The expression \(n_\nu d\nu\) represents a distribution function that describes the number of photons with a frequency that lies between \(\nu\) and \(\nu + d\nu\). Multiplying by the energy for each photon results in \(h\nu n_\nu d\nu\), or the energy density \(u_\nu\) over the frequency integral, so that

(7.19)#\[\begin{align} P_{rad} = \frac{1}{3}\int_0^\infty u_\nu d\nu. \end{align}\]

Recall Eqn. (5.6) from the specific energy density section from Stellar Atmospheres provides the integral of the energy density as

\[ u = \frac{4\sigma}{c}T^4 = a T^4, \]

and the radiation pressure is

(7.20)#\[P_{rad} = \frac{1}{3}a T^4.\]

The photon pressure can actually exceed the gas pressure by a significant amount and even surpass the gravitational force (e.g., variable stars). The full pressure of the stellar interior can written by combining the contributions from an ideal gas (Eqn. (7.12)) and the radiation pressure (Eqn. (7.20)) as

(7.21)#\[\begin{align} P_t = \frac{\rho}{\mu m_H}kT + \frac{1}{3}a T^4. \end{align}\]

Exercise 7.2

What is the central temperature of the Sun (neglecting the radiation pressure)?

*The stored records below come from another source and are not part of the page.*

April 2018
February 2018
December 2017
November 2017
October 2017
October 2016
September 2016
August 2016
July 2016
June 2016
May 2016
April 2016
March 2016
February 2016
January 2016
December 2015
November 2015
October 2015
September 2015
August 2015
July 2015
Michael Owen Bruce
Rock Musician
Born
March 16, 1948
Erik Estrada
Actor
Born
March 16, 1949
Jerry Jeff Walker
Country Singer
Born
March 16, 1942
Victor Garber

From hydrostatic equilibrium, we estimated the central pressure \(P_c\). Thus, we can rewrite the radiation pressure equation from the ideal gas law (Eqn. (7.12)) as

\[ T_c = \frac{\mu m_H}{\rho k}P_c. \]

Using \(\rho = \overline{\rho}_\odot = 1410 \:{\rm kg/m^3}\), \(\mu_i =0.62\) (assuming complete ionization of \(H\)), and \(P_c = 2.69 \times 10^{14}\: {\rm N/m^2}\), we find that

\[ T_c \approx 1.43 \times 10^7 \:{\rm K}, \]

which is in reasonable agreement with more detailed calculations. One standard solar model shows the radiation pressure is only 0.065% of the gas pressure, which justifies our simplification in ignoring it.

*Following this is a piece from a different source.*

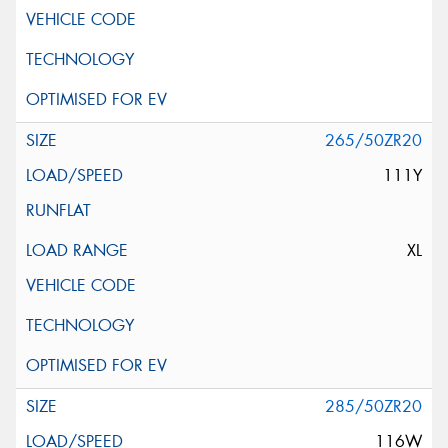
265/50ZR20
111Y
XL
285/50ZR20
116W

from scipy.constants import k

m_H = 1.6735575e-27 #mass of hydrogen
rho_sun = 1410. #average density of the Sun in kg/m^3
P_c = 2.69e14 #Central pressure estimated in previous example in N/m^2
mu_i = 0.62 #mass ratio assuming complete ionization of H

T_c = (mu_i*m_H)/(rho_sun*k)*P_c

print("The estimated central temperature of the Sun is %1.2e K." % T_c)

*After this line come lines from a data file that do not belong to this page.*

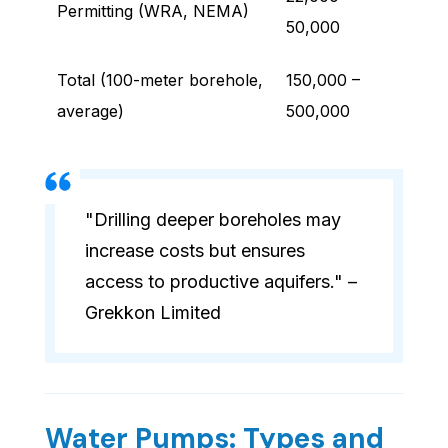
Permitting (WRA, NEMA)
50,000
Total (100-meter borehole,
150,000 –
average)
500,000
"Drilling deeper boreholes may
increase costs but ensures
access to productive aquifers." –
Grekkon Limited
Water Pumps: Types and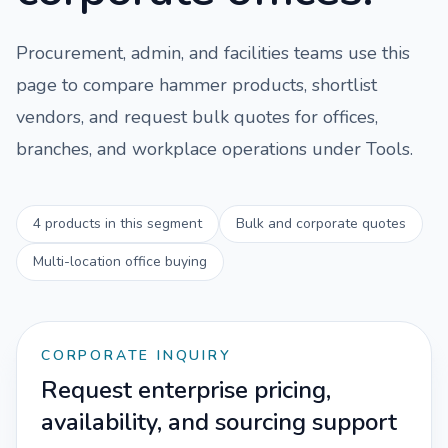
Procurement, admin, and facilities teams use this
page to compare
hammer
products, shortlist
vendors, and request bulk quotes for offices,
branches, and workplace operations under
Tools
.
4
products in this segment
Bulk and corporate quotes
Multi-location office buying
CORPORATE INQUIRY
Request enterprise pricing,
availability, and sourcing support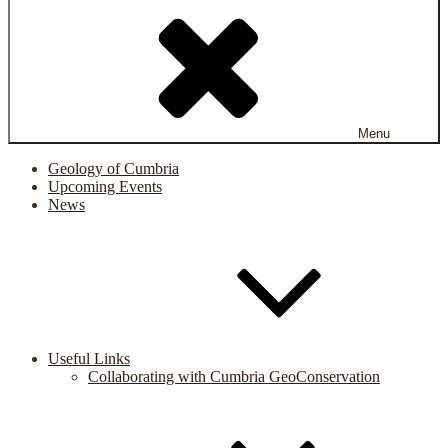
Menu
Geology of Cumbria
Upcoming Events
News
Useful Links
Collaborating with Cumbria GeoConservation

The estimated central temperature of the Sun is 1.43e+07 K.

7.3. Stellar Energy Sources#

7.3.1. Gravitation and the Kelvin-Helmholtz Timescale#

In the late 1800s, many scientists were contemplating the energy source of the Sun. One likely stellar energy source is gravitational potential energy, which is given by

\[ U = -\frac{GMm}{r}, \]

using the Universal Gravitational constant \(G\), masses of two particles (\(M\) and \(m\)), and the distance between them \(r\). As \(r\) decreases, the gravitational potential energy becomes more negative, implying that the energy must have been converted to other forms (e.g., kinetic energy). If a body can decrease its size, then the gravitational potential energy can be converted into heat and then radiate into space. The star could shine for a significant period of time through this mechanism. However, the virial theorem state that the total energy \(E\) for a system in equilibrium is 1/2 of a system’s potential energy \(U\). Therefore, only half of the system’s potential energy is available to be radiated away and the remaining potential energy supplies the thermal energy that heats the star.

Note

Radiation derived from gravitational contraction is a source of energy for Jupiter-mass planets and brown dwarfs.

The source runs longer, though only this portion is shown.